Work task | The entries below contain a line with "tiết kiệm. Điều" and a line with "connus, ré-injectant ses". Quote exactly those two lines and all lines between them.

Page-level text extractions
+++++

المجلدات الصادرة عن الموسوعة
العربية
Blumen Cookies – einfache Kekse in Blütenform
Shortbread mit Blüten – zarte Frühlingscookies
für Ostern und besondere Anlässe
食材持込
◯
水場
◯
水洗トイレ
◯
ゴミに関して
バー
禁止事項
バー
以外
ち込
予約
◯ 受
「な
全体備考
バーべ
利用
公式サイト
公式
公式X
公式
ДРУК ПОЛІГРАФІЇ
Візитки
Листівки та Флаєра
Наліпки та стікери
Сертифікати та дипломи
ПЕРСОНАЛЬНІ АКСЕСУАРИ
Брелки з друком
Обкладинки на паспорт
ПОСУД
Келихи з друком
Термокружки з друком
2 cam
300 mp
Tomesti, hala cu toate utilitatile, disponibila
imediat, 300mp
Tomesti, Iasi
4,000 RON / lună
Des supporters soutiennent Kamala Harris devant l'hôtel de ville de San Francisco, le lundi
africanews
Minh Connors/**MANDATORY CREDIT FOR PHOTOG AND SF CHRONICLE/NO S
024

+++++

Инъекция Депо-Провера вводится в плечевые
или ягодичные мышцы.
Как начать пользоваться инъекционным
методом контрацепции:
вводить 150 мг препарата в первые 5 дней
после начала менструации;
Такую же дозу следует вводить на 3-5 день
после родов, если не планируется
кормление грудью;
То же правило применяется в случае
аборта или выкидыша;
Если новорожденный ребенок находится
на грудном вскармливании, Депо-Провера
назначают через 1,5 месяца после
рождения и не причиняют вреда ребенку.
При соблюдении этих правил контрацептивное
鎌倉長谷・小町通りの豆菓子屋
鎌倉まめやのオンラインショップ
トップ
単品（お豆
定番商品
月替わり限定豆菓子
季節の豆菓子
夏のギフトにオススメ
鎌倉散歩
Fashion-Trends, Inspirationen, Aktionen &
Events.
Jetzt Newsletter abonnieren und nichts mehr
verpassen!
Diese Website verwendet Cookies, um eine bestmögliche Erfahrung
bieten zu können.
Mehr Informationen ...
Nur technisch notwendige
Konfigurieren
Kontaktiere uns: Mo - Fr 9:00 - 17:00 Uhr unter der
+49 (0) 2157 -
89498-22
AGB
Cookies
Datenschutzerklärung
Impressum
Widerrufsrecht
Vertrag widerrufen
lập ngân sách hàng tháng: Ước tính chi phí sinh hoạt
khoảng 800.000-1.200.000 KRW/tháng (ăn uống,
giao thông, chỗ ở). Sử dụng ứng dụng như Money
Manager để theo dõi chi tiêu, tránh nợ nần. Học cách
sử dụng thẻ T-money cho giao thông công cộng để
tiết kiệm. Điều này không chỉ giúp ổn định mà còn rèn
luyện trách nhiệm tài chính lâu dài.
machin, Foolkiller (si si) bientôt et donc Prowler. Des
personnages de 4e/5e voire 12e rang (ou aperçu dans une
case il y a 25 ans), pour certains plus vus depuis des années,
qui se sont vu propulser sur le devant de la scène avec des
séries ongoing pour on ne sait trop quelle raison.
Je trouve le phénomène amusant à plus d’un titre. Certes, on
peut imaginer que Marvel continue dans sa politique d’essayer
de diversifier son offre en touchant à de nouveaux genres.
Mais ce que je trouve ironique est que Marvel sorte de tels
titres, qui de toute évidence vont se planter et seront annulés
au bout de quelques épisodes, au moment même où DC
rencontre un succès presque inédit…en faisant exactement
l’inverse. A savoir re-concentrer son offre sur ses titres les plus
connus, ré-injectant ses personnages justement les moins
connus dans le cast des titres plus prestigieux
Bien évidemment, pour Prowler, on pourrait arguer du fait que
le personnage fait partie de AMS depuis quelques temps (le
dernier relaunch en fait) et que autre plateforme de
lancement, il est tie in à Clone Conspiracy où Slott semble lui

+++++

Output for this exercise |
tiết kiệm. Điều này không chỉ giúp ổn định mà còn rèn
luyện trách nhiệm tài chính lâu dài.
machin, Foolkiller (si si) bientôt et donc Prowler. Des
personnages de 4e/5e voire 12e rang (ou aperçu dans une
case il y a 25 ans), pour certains plus vus depuis des années,
qui se sont vu propulser sur le devant de la scène avec des
séries ongoing pour on ne sait trop quelle raison.
Je trouve le phénomène amusant à plus d’un titre. Certes, on
peut imaginer que Marvel continue dans sa politique d’essayer
de diversifier son offre en touchant à de nouveaux genres.
Mais ce que je trouve ironique est que Marvel sorte de tels
titres, qui de toute évidence vont se planter et seront annulés
au bout de quelques épisodes, au moment même où DC
rencontre un succès presque inédit…en faisant exactement
l’inverse. A savoir re-concentrer son offre sur ses titres les plus
connus, ré-injectant ses personnages justement les moins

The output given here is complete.